_Try it:_
Within the listing below, please show every line carrying the string "wine".

━━━━━━━━━━━━━━━━━━━━

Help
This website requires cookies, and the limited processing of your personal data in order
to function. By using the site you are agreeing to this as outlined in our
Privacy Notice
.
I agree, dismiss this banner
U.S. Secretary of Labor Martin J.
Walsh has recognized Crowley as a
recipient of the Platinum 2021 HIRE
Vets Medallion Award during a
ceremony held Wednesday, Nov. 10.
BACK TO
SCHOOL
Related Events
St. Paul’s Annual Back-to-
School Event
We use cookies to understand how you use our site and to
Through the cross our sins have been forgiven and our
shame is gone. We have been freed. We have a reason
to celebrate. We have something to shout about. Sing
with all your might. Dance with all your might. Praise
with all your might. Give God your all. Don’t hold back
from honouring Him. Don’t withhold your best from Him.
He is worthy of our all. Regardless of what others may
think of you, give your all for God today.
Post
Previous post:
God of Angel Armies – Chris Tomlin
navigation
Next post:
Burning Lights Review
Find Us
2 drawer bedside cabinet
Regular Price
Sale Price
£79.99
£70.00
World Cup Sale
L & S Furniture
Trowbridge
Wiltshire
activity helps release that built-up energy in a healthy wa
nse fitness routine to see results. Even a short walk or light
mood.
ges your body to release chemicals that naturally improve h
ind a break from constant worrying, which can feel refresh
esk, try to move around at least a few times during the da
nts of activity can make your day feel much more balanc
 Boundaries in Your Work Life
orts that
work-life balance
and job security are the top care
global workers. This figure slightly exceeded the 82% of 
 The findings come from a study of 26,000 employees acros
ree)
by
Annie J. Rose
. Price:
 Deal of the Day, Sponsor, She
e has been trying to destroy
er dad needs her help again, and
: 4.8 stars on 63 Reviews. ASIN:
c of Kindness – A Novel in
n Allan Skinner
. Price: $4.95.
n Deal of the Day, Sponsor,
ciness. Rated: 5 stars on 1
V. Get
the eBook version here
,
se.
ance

━━━━━━━━━━━━━━━━━━━━

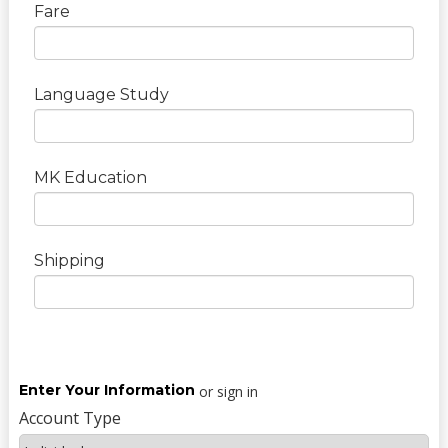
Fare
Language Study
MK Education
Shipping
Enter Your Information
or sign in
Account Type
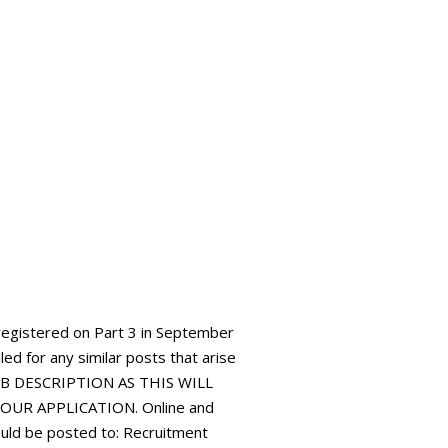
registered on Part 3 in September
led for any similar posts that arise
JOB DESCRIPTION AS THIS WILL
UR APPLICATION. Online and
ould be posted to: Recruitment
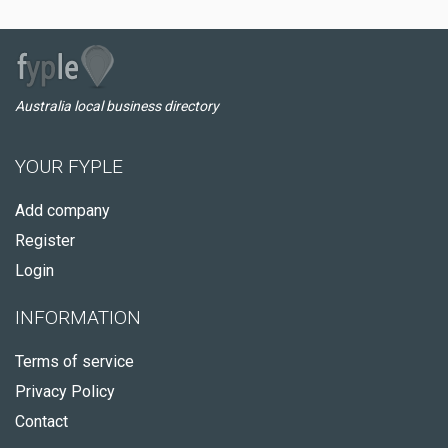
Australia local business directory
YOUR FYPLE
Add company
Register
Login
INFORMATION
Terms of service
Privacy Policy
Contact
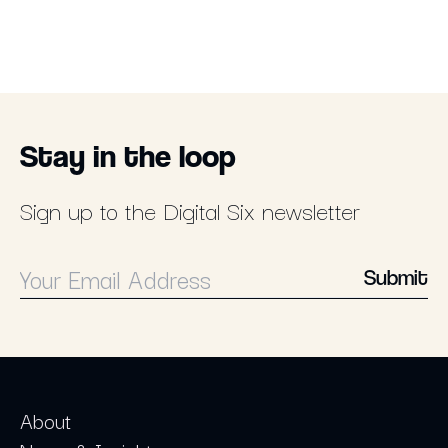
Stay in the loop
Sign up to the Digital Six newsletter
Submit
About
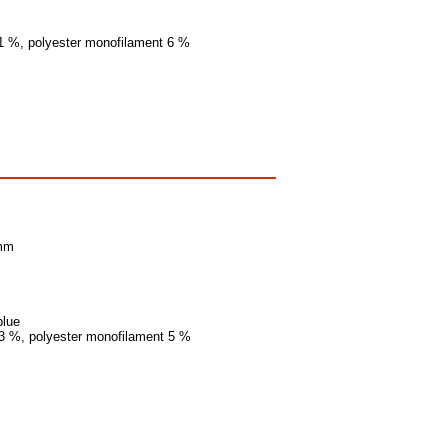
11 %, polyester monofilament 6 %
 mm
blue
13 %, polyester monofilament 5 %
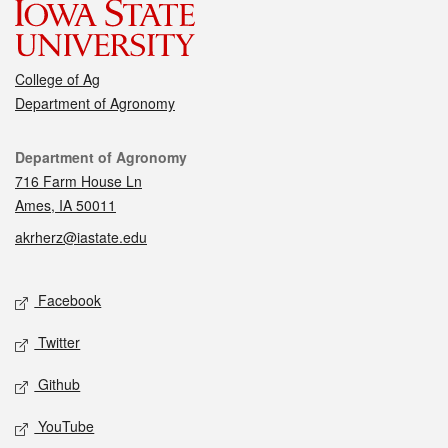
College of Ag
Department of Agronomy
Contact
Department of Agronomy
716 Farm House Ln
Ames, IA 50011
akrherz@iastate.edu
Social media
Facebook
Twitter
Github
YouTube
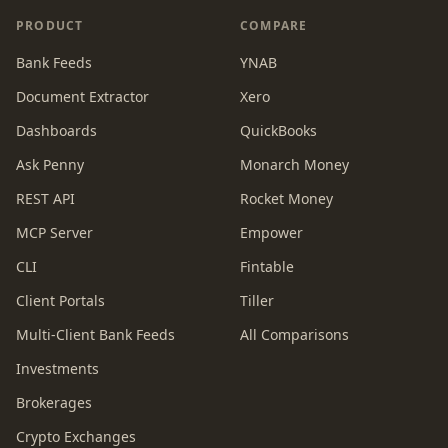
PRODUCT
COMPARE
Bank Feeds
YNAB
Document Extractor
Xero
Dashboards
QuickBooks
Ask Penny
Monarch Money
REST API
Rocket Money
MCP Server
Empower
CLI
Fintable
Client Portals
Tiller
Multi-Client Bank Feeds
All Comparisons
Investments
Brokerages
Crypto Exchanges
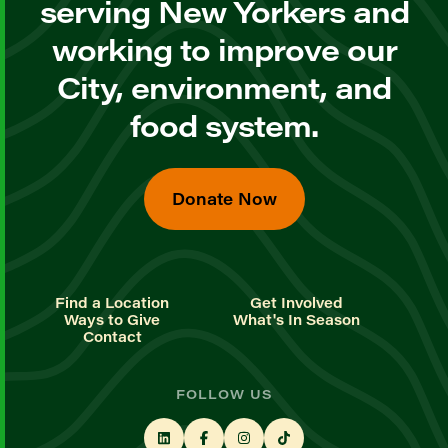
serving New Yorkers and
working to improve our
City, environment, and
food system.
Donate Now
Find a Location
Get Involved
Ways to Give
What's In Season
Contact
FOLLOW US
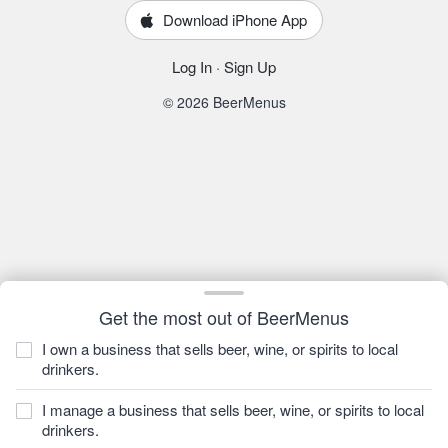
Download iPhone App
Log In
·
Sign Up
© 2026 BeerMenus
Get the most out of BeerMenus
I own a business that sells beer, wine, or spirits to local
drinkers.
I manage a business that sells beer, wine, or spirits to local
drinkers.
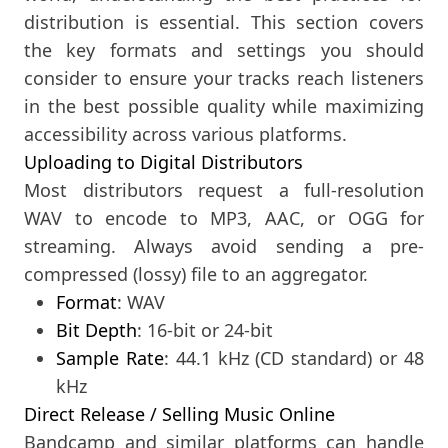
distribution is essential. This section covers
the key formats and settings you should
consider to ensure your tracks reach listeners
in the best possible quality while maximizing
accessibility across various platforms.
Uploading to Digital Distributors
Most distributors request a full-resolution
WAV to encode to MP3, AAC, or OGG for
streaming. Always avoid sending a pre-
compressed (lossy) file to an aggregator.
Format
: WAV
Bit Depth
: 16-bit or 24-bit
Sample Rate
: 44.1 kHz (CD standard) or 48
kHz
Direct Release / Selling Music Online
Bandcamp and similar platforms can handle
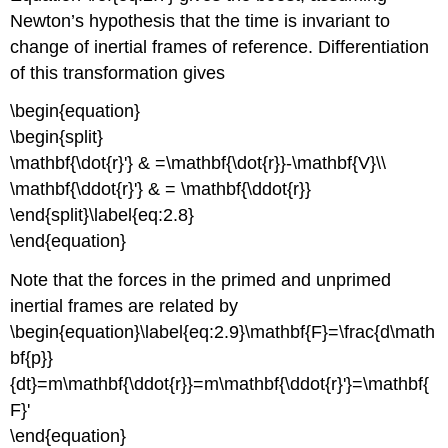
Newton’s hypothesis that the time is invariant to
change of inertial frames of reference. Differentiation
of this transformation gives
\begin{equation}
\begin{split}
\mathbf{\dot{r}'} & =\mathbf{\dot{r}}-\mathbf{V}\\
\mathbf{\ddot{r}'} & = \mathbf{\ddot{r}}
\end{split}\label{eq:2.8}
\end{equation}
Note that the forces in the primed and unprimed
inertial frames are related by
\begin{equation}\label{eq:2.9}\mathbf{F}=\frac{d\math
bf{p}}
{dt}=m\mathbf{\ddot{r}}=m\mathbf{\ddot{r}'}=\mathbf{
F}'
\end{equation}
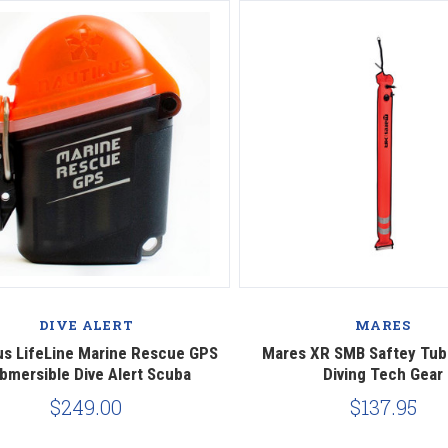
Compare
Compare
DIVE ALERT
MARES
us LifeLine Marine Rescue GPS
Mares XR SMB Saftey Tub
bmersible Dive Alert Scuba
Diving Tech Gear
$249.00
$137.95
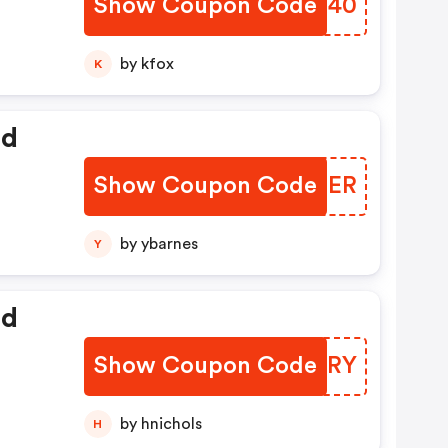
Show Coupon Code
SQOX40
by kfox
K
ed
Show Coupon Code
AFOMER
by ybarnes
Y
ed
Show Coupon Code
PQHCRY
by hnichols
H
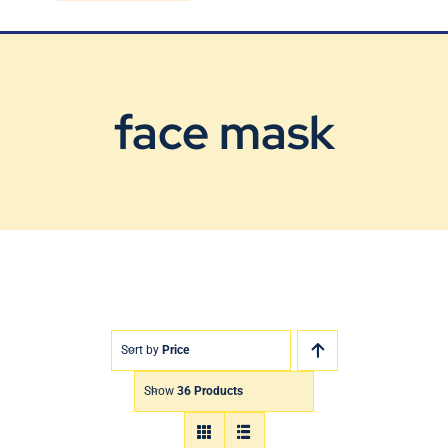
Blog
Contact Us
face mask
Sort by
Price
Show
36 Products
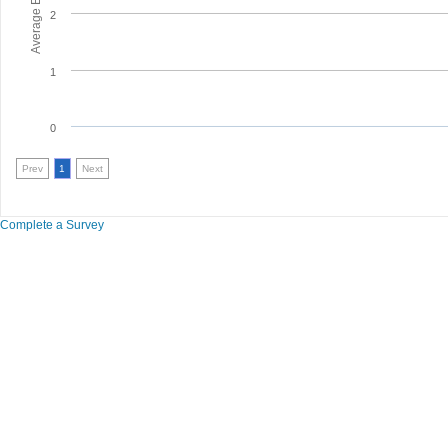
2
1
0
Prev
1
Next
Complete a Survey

━━━━━━━━━━━━━━━━━━━━

_Response below:_
I own a business that sells beer, wine, or spirits to local
I manage a business that sells beer, wine, or spirits to local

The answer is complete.